Outtz, an I/O psychologist and independent consultant in Washington, D.C., demonstrated how different tests can be biased toward people of different ethnicities. For example, in one study, 172 psychology students took a test that evaluated their responses to hypothetical work conflicts. Whites and Asian Americans performed better than blacks and Hispanics when they answered questions in a multiple-choice format, where each question had one correct answer. Yet on a test where students chose a few responses that, in combination, constituted the best solution, the reverse was true-blacks and Hispanics came out on top.
Findings like this suggest that employers should incorporate several testing methods to counteract response bias and adhere to legal obligations and professional standards, Outtz said. Those who design tests for college admissions and professional licensing should also use a variety of answering modes, he added.

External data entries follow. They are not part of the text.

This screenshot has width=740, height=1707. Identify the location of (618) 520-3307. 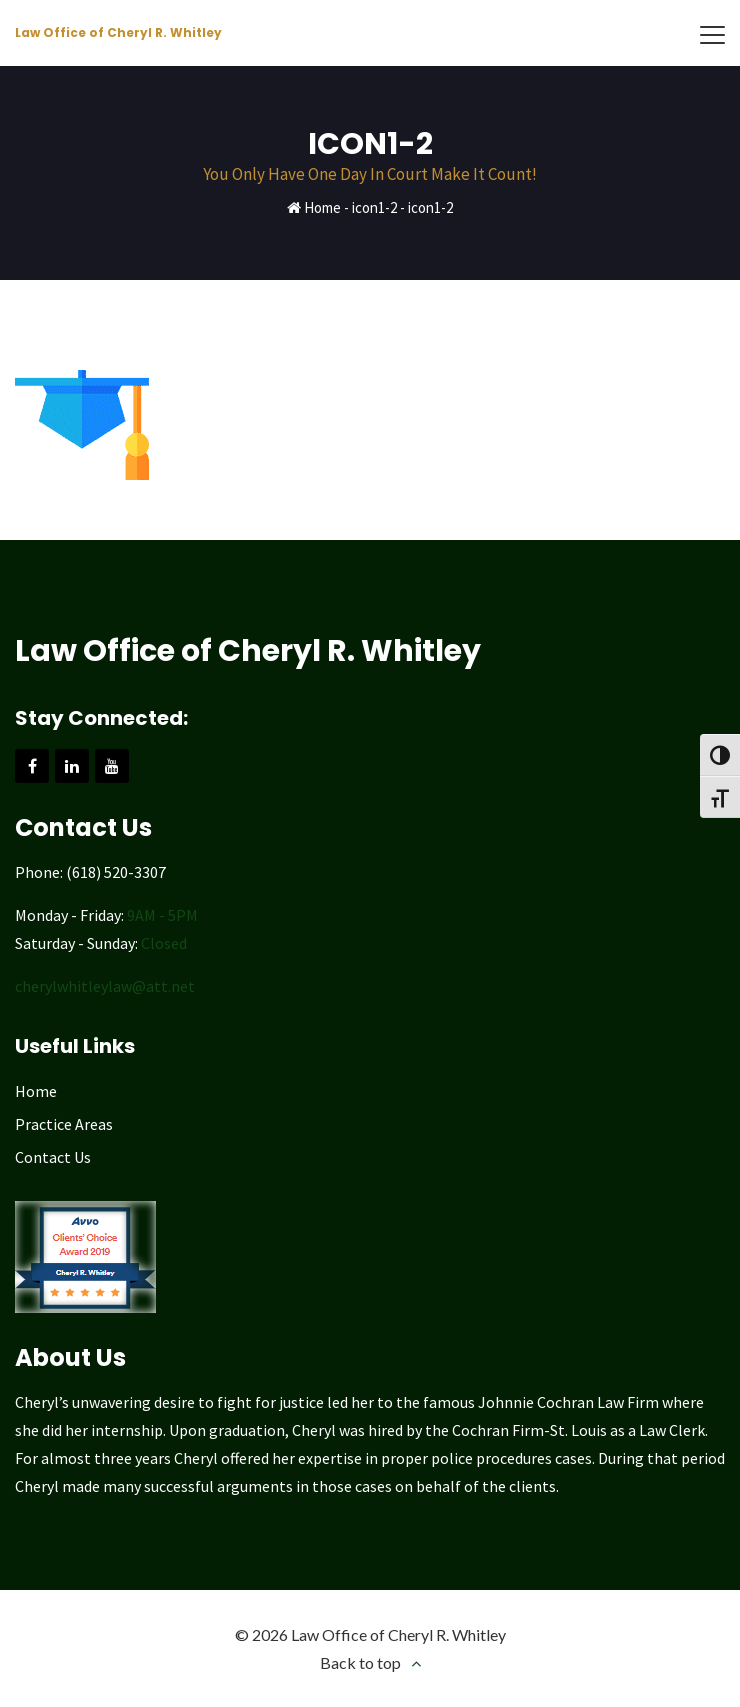
(116, 872).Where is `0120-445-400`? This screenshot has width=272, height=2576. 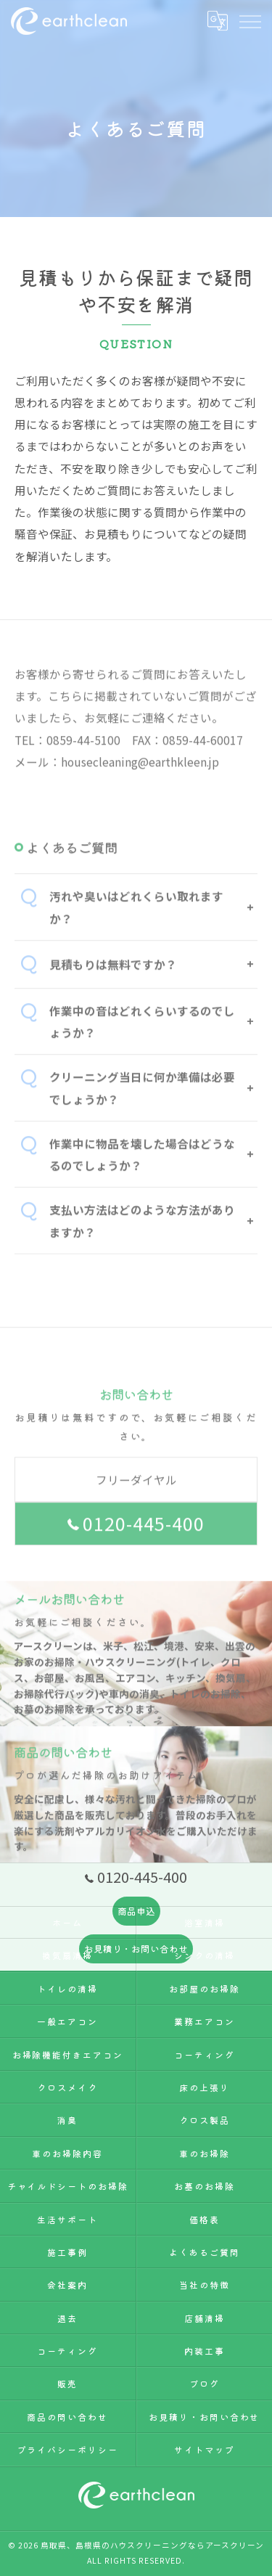
0120-445-400 is located at coordinates (136, 1545).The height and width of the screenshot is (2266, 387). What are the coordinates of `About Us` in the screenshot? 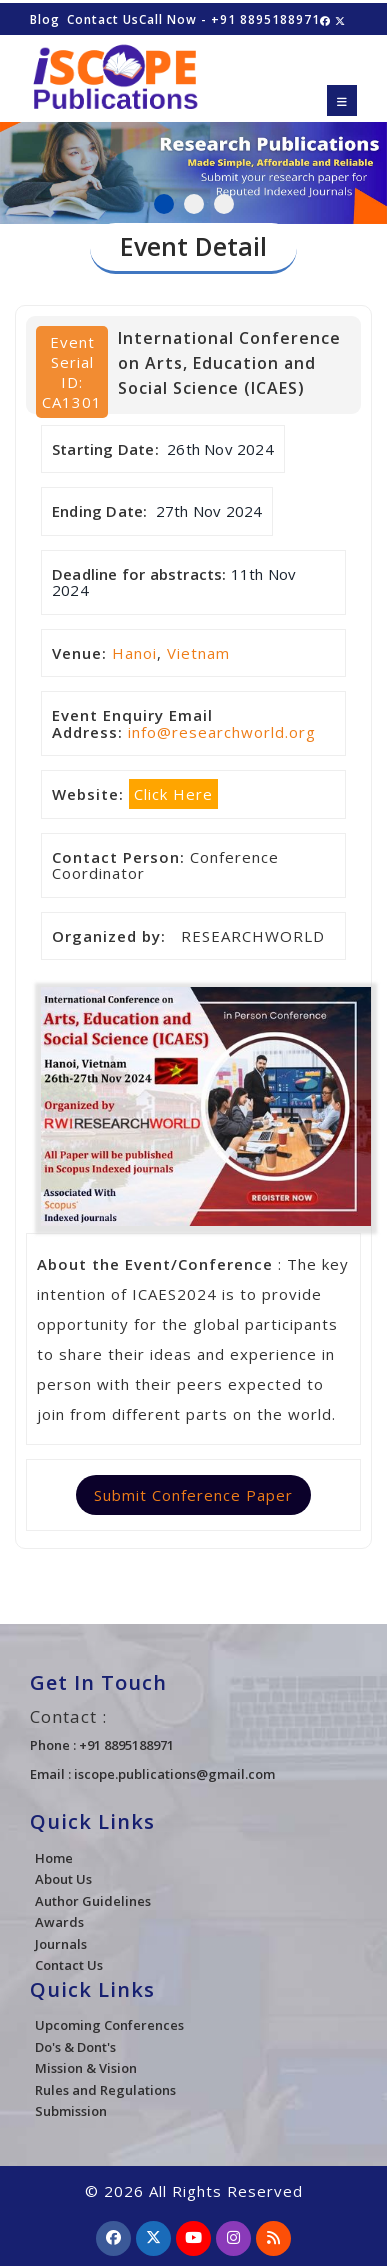 It's located at (63, 1879).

"Every test characteristic affects test performance, whether the test designer intended it to or not," Outtz said.
While test designers aim to create a response system that produces the fewest differences across groups, it does no good if the measure doesn't predict job or collegiate success. For this, Outtz recommends studying how each test method relates to the skills needed for the job.
For I/O psychologists, these findings show how important it is to scrutinize testing methods when developing employment selection tools. By doing this, they can ensure that workplaces hire diverse and well-qualified employees.
"Science, practice and social change are not only compatible-they are inextricably bound," Outtz concluded.